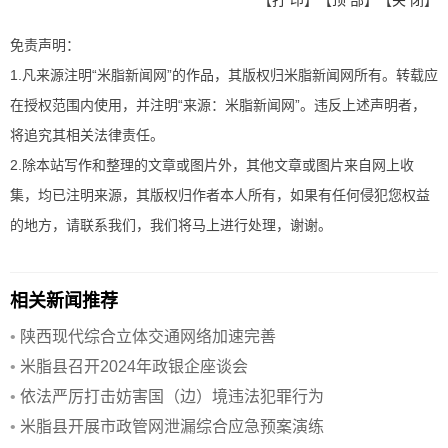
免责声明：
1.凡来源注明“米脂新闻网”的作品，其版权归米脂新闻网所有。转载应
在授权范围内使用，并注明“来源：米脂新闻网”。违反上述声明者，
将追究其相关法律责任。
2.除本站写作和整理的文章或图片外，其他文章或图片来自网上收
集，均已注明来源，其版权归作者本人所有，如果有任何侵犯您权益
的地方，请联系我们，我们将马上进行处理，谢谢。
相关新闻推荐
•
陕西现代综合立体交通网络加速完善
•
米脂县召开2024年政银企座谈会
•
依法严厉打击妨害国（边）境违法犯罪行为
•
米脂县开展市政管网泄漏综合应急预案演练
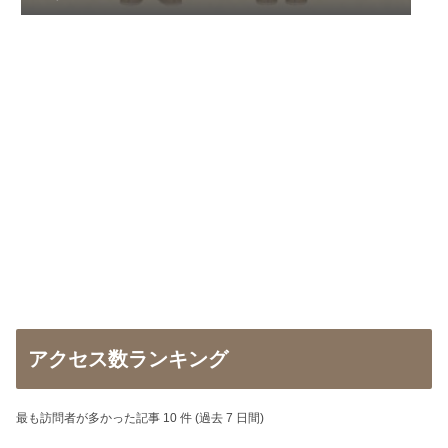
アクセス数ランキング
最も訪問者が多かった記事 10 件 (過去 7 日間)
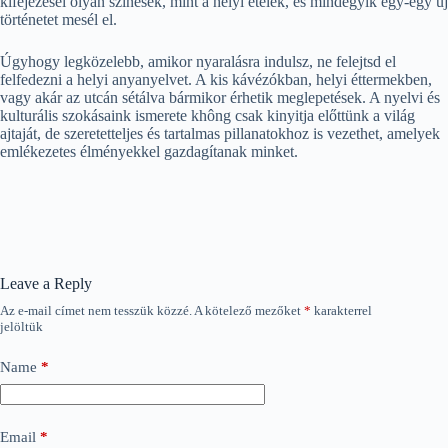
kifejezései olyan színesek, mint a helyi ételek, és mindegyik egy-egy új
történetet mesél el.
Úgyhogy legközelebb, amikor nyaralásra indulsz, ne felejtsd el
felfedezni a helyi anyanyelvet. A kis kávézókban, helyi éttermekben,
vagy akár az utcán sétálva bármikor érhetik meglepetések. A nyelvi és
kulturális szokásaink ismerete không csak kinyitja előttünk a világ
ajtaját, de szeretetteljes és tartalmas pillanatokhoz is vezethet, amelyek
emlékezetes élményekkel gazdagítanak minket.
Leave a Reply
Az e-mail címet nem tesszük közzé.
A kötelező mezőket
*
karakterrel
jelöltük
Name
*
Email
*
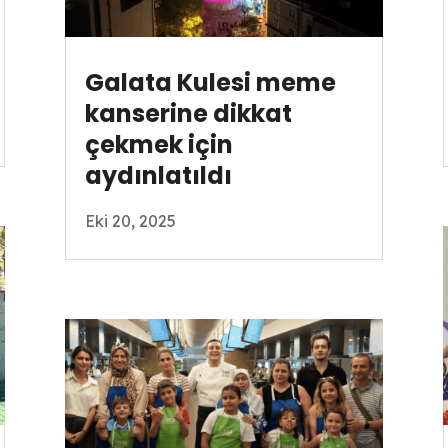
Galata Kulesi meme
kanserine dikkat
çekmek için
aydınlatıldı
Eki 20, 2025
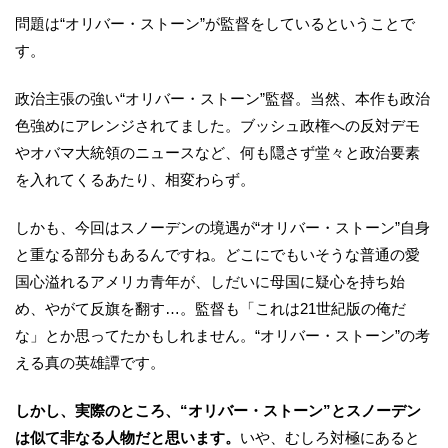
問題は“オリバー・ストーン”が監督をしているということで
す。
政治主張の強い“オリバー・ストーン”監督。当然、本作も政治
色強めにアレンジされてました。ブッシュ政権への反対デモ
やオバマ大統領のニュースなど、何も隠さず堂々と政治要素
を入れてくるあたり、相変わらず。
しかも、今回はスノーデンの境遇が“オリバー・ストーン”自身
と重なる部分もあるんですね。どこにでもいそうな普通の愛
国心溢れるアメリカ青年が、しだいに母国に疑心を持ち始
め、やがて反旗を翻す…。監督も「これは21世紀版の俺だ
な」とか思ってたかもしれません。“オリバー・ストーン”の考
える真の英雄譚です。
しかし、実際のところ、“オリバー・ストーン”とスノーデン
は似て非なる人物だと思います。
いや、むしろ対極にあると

::::::::::

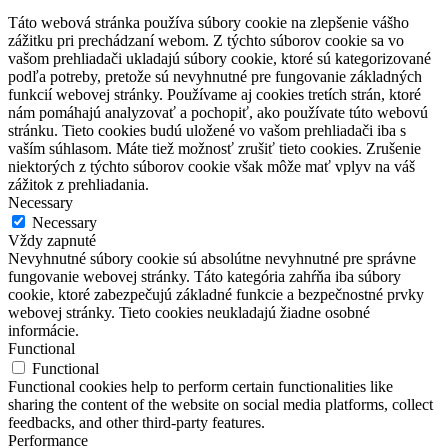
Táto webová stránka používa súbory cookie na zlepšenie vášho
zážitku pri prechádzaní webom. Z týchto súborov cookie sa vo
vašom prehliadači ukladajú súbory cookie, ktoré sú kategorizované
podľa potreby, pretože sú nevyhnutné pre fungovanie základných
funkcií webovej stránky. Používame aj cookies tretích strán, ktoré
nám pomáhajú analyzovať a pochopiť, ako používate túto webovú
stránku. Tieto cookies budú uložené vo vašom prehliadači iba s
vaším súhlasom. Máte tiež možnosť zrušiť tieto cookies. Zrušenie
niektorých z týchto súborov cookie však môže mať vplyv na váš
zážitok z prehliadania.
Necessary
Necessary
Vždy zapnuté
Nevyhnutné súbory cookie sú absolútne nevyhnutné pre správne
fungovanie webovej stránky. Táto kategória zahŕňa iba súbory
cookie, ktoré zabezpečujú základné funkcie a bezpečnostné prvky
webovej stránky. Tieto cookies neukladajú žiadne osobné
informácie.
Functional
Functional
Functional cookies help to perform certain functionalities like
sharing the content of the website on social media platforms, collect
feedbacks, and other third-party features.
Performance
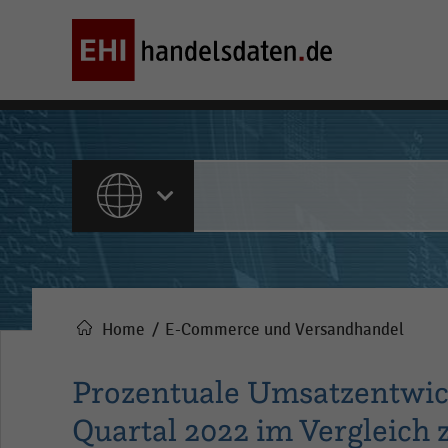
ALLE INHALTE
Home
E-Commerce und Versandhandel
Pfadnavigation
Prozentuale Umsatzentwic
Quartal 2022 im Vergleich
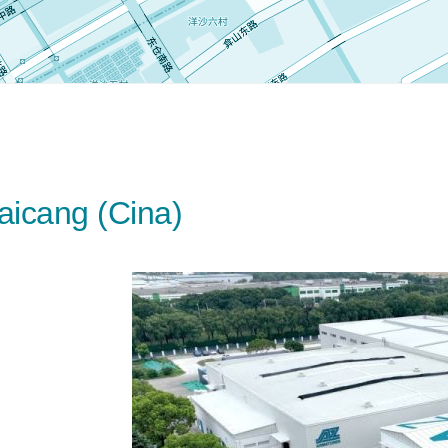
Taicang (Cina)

::::::::::

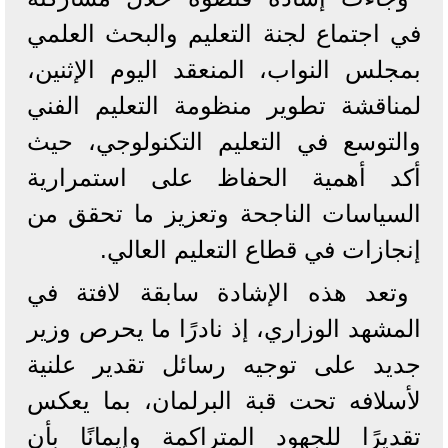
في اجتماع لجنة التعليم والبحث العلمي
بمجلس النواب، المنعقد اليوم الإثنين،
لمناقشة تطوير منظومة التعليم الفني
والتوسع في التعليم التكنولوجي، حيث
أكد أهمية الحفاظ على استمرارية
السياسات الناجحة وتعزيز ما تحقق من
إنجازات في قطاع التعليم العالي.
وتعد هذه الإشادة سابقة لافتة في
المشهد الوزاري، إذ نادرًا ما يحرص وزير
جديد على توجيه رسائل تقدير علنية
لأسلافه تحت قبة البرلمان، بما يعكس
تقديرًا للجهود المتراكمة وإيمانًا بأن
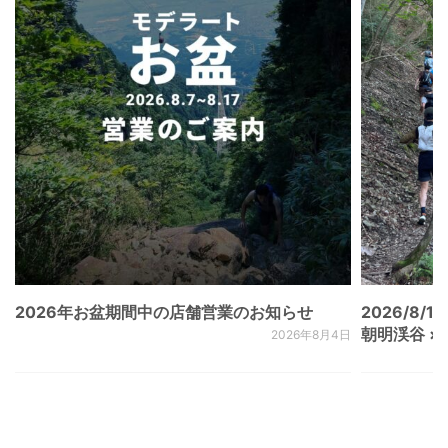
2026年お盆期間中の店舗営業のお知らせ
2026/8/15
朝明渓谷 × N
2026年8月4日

::::::::::

#### [Exercise objective]
How many lines of the listing above contain the string "Táto"? Answer with the number alone.

#### [Written solution]
2